- [THE TASK]: When a line of the records contains "halvparten", copy it.

- [TASK INPUTS]:

※ ※ ※

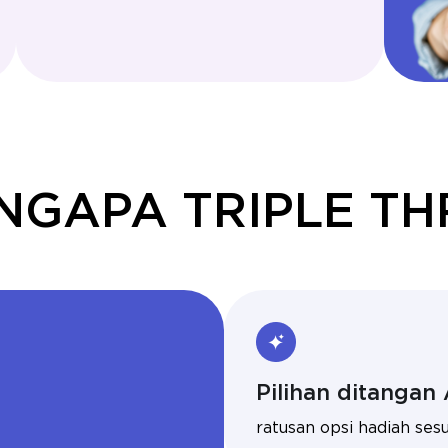
NGAPA TRIPLE TH
Pilihan ditangan
ratusan opsi hadiah sesu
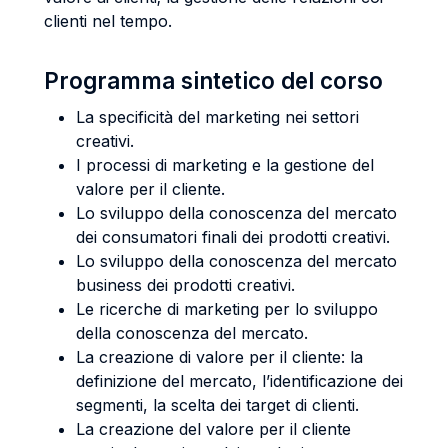
clienti nel tempo.
Programma sintetico del corso
La specificità del marketing nei settori
creativi.
I processi di marketing e la gestione del
valore per il cliente.
Lo sviluppo della conoscenza del mercato
dei consumatori finali dei prodotti creativi.
Lo sviluppo della conoscenza del mercato
business dei prodotti creativi.
Le ricerche di marketing per lo sviluppo
della conoscenza del mercato.
La creazione di valore per il cliente: la
definizione del mercato, l’identificazione dei
segmenti, la scelta dei target di clienti.
La creazione del valore per il cliente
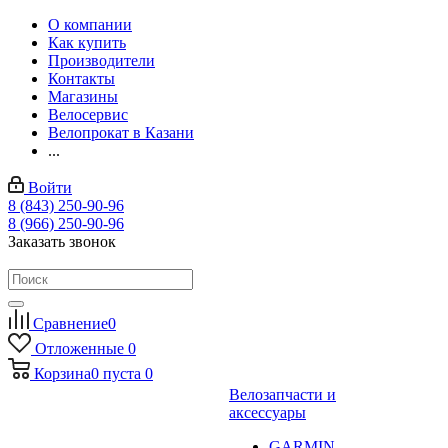
О компании
Как купить
Производители
Контакты
Магазины
Велосервис
Велопрокат в Казани
...
Войти
8 (843) 250-90-96
8 (966) 250-90-96
Заказать звонок
Сравнение
0
Отложенные
0
Корзина
0
пуста
0
Велозапчасти и
аксессуары
GARMIN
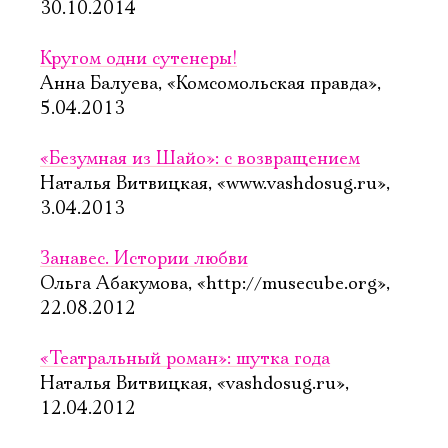
30.10.2014
Кругом одни сутенеры!
Анна Балуева, «Комсомольская правда»,
5.04.2013
«Безумная из Шайо»: с возвращением
Наталья Витвицкая, «www.vashdosug.ru»,
3.04.2013
Занавес. Истории любви
Ольга Абакумова, «http://musecube.org»,
22.08.2012
«Театральный роман»: шутка года
Наталья Витвицкая, «vashdosug.ru»,
12.04.2012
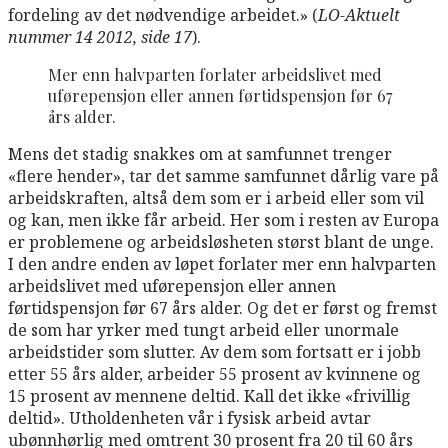
fordeling av det nødvendige arbeidet.» (
LO-Aktuelt
nummer 14 2012, side 17
).
Mer enn halvparten forlater arbeidslivet med
uførepensjon eller annen førtidspensjon før 67
års alder.
Mens det stadig snakkes om at samfunnet trenger
«flere hender», tar det samme samfunnet dårlig vare på
arbeidskraften, altså dem som er i arbeid eller som vil
og kan, men ikke får arbeid. Her som i resten av Europa
er problemene og arbeidsløsheten størst blant de unge.
I den andre enden av løpet forlater mer enn halvparten
arbeidslivet med uførepensjon eller annen
førtidspensjon før 67 års alder. Og det er først og fremst
de som har yrker med tungt arbeid eller unormale
arbeidstider som slutter. Av dem som fortsatt er i jobb
etter 55 års alder, arbeider 55 prosent av kvinnene og
15 prosent av mennene deltid. Kall det ikke «frivillig
deltid». Utholdenheten vår i fysisk arbeid avtar
ubønnhørlig med omtrent 30 prosent fra 20 til 60 års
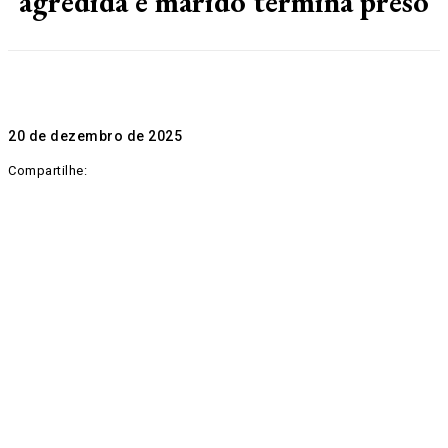
agredida e marido termina preso
20 de dezembro de 2025
Compartilhe:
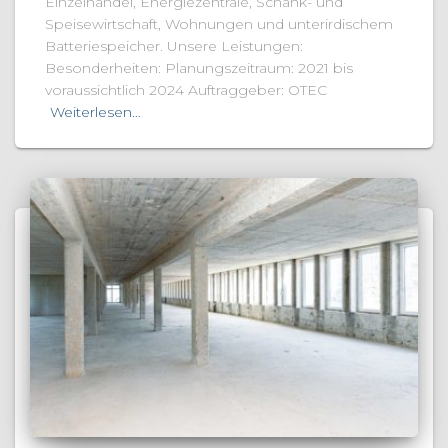
Einzelhandel, Energiezentrale, Schank- und
Speisewirtschaft, Wohnungen und unterirdischem
Batteriespeicher. Unsere Leistungen:
Besonderheiten: Planungszeitraum: 2021 bis
voraussichtlich 2024 Auftraggeber: OTEC
Weiterlesen…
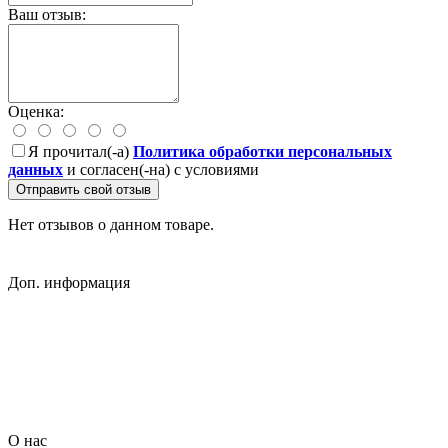
Ваш отзыв:
Оценка:
Я прочитал(-а)
Политика обработки персональных
данных
и согласен(-на) с условиями
Отправить свой отзыв
Нет отзывов о данном товаре.
Доп. информация
Гарантия на товар
О компании
Политика обработки персональных данных
Согласие на обработку персональных данных
Условия доставки
Условия оплаты
О нас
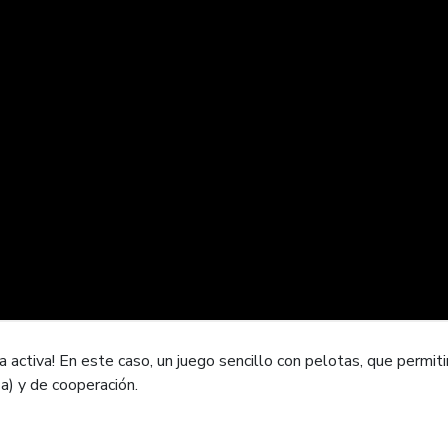
 activa! En este caso, un juego sencillo con pelotas, que permiti
za) y de cooperación.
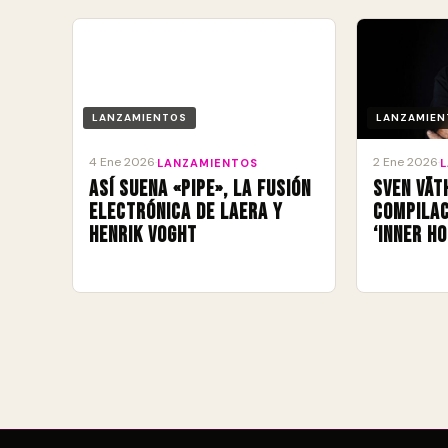
LANZAMIENTOS
LANZAMIEN
4 Ene 2026
2 Ene 2026
·
LANZAMIENTOS
·
Así suena «Pipe», la fusión
Sven Vät
electrónica de Laera y
compilac
Henrik Voght
‘Inner Ho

※ ※ ※

- [RESULT FOR THIS TASK]:
Mer enn halvparten forlater arbeidslivet med
I den andre enden av løpet forlater mer enn halvparten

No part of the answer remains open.